ངོ་འཕྲད་བདེ་བའི་དྲ་འབྲེལ།

གཟའ་པ་སངས། ༢༠༢༤/༠༤/༡༩

Japan's Abe Reshuffles Cabinet and Ruling Party Leadership


Japan's Prime Minister Shinzo Abe has reshuffled both his cabinet and the leadership of the ruling Liberal Democratic Party following the party's disastrous defeat in parliamentary elections last month. As Catherine Makino reports from Tokyo, Mr. Abe chose veteran lawmakers who agree with his conservative, pro-American agenda, in an attempt to restore public faith in his scandal-ridden government.

One of the main changes was the resignation of Foreign Minister Taro Aso, who is taking over as secretary-general of the Liberal Democratic Party.

The party was jolted in July when it lost control of the upper house of parliament for the first time since World War II. The vote was seen as a reaction to a series of missteps and scandals that have plagued the Abe administration almost since he took power last September.

Taro Aso, whose conservative views match those of Prime Minister Abe, now ranks second in the party. He said Monday that the July election results were the LDP's most devastating defeat since the war, and he says he will work hard to recover the public's confidence.
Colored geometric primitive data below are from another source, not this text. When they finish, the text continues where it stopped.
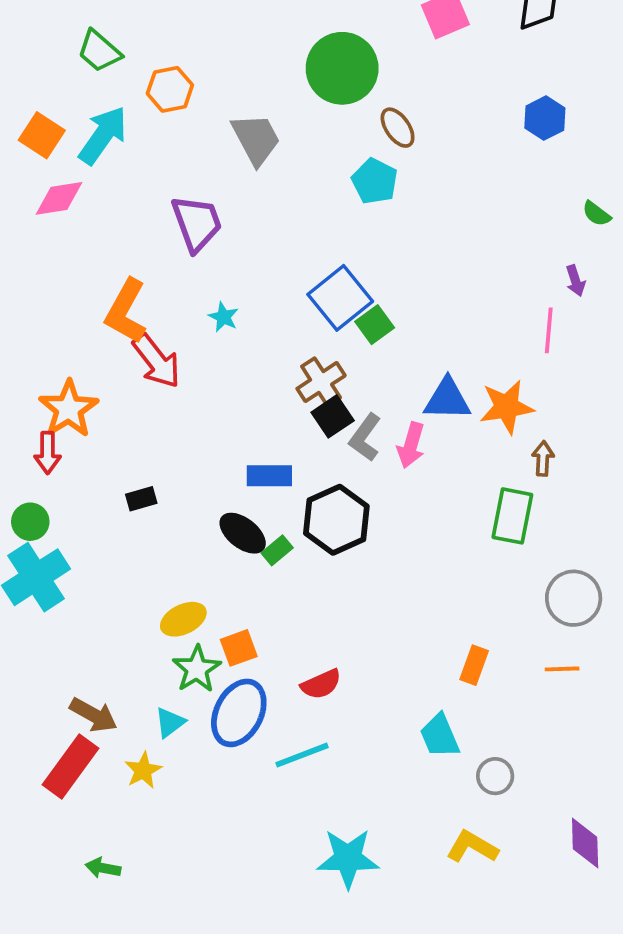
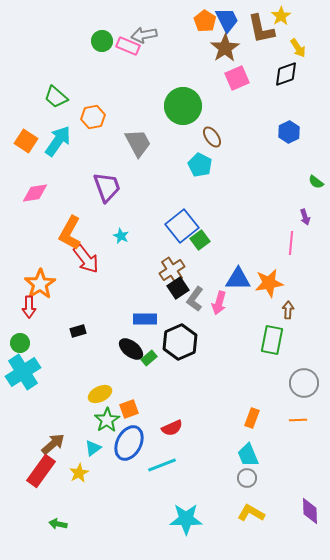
pink diamond: (59, 198) -> (35, 193), moved
brown arrow: (93, 715) -> (53, 444), turned -70
cyan trapezoid: (440, 736) -> (248, 455), moved
gray circle: (495, 776) -> (247, 478), moved

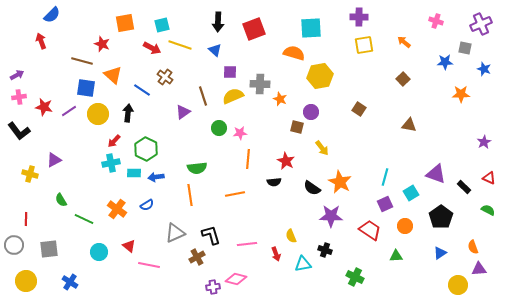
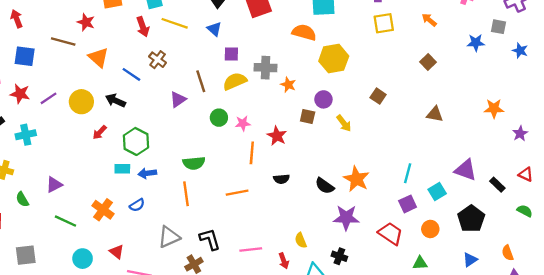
red arrow: (152, 48) -> (143, 27), turned 42
blue square: (86, 88) -> (25, 56), moved
orange star: (461, 94) -> (494, 109), moved
black arrow: (128, 113) -> (115, 101), turned -72
yellow arrow: (322, 148) -> (344, 123), moved
purple triangle: (54, 160) -> (54, 185), moved
red star: (286, 161) -> (277, 136), moved
cyan cross: (111, 163) -> (26, 135), moved
green semicircle: (61, 200) -> (22, 199), moved

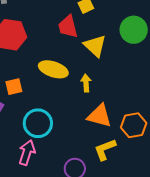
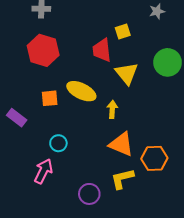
orange square: (14, 87) -> (50, 98), moved
cyan circle: (38, 123) -> (58, 143), size x0.6

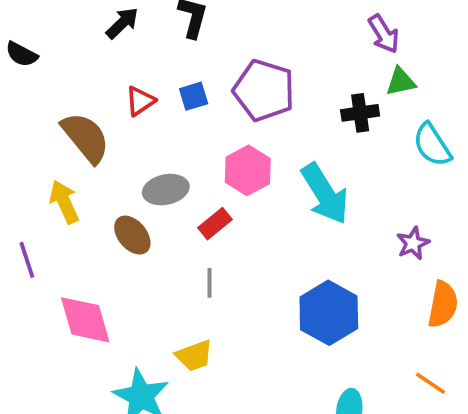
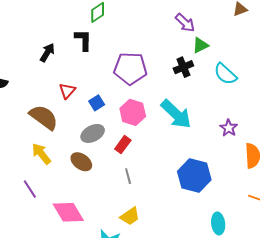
blue square: (194, 96) -> (97, 103), moved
"The major job for our party, the Liberal Democratic Party, is to restore the people's trust in the party and show firm measures to deal with the people's concerns over the future," Aso said.
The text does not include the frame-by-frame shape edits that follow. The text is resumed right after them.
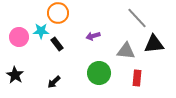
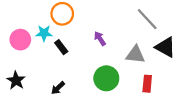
purple arrow: (93, 36) -> (100, 39), turned 72
black triangle: (154, 44) -> (165, 47), turned 35

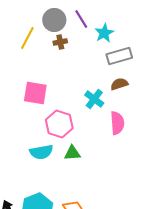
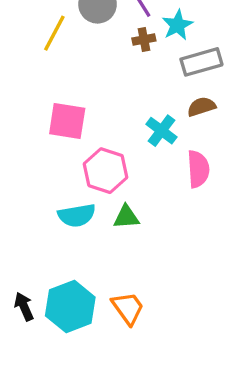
brown cross: (60, 42) -> (144, 40), moved

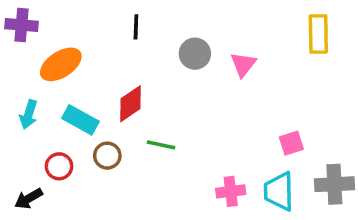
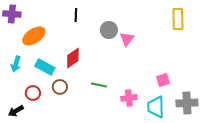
pink triangle: (243, 64) -> (127, 39), moved
green line: (161, 145) -> (99, 85), moved
pink cross: (231, 191) -> (129, 98), moved

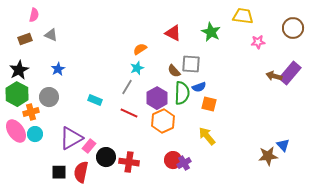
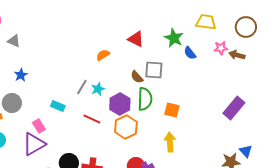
brown circle: (293, 28) -> (246, 27), moved
cyan star: (137, 68) -> (98, 89), moved
purple rectangle: (290, 73) -> (234, 108), moved
brown arrow: (274, 76) -> (237, 55), moved
gray line: (127, 87) -> (82, 87), moved
blue semicircle: (199, 87) -> (190, 53), moved, turned 72
yellow arrow: (207, 136) -> (170, 142), turned 36
pink rectangle: (89, 146) -> (39, 126), moved, turned -72

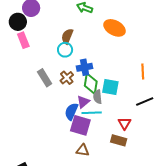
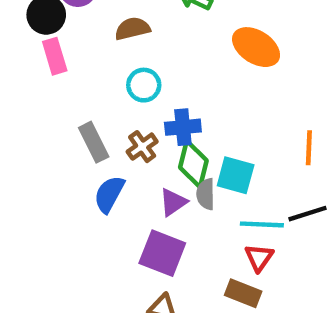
brown semicircle: (67, 36) -> (132, 29), moved, turned 49
blue semicircle: (71, 111) -> (109, 194), moved
cyan line: (92, 113) -> (262, 224), moved

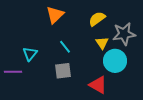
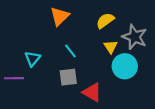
gray star: (124, 34) -> (135, 37), turned 30
red triangle: (98, 85) -> (92, 92), moved

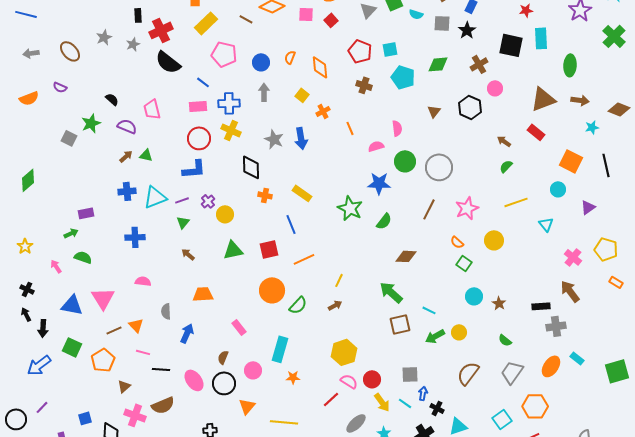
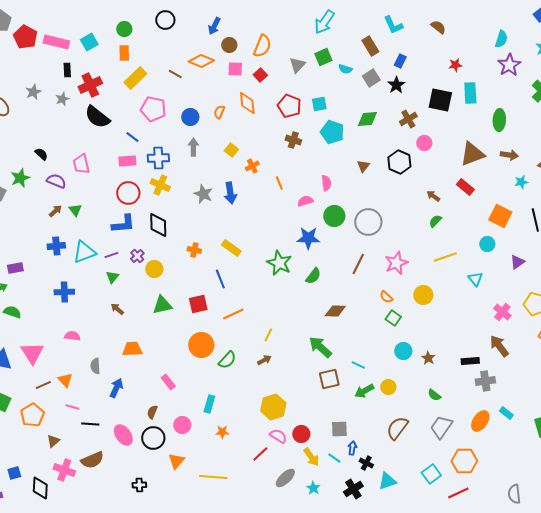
gray square: (442, 23) -> (371, 78), turned -36
orange diamond: (320, 67) -> (247, 103), moved
green triangle: (146, 155) -> (75, 210), turned 40
black diamond: (251, 167) -> (158, 225), moved
cyan rectangle: (280, 349) -> (209, 404), size x0.7

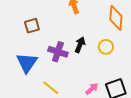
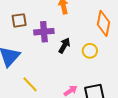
purple cross: (58, 52) -> (44, 32), moved, turned -30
Mr. Abe appointed Nobutaka Machimura, who served as foreign minister during a previous diplomatic crisis with China, to replace Aso.
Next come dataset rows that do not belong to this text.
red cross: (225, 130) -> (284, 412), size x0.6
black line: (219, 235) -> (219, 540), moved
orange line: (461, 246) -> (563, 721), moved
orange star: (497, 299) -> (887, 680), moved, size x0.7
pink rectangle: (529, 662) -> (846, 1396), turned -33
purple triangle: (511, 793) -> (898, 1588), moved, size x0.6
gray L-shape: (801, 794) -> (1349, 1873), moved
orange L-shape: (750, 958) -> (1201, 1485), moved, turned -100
Masahiko Komura was named defense minister. Like Mr. Abe, he has taken a hard line toward North Korea, which kidnapped a number of Japanese citizens during the Cold War. Komura replaces Japan's first female defense minister, Yuriko Koike, who took her job only months ago.

The LDP continues to head the government despite July's defeat, because it still controls the more powerful lower house of parliament. However, some LDP members have called on Mr. Abe to resign, as a way of strengthening the party if elections were to be called in the lower
house as well.

But Mr. Abe refuses to step down, and announced after July's losses that he would reshuffle his cabinet instead.

Pema Gyalpo, a political commentator and professor of law at Toin University in Yokohama, does not believe the changes will restore the public's faith in Mr. Abe or the party.

"You see, they have not been able to recover from the shocking defeat that they had faced, and they think that if there is an election tomorrow they will face another humiliating defeat, and so therefore I think they are in very bad shape and they are not prepared to face an election immediately," Gyalpo said.

Mr. Abe has been criticized for filling ministerial posts with his cronies when he became prime minister. Three ministers have since been forced to resign, and one committed suicide after being implicated in a financial scandal.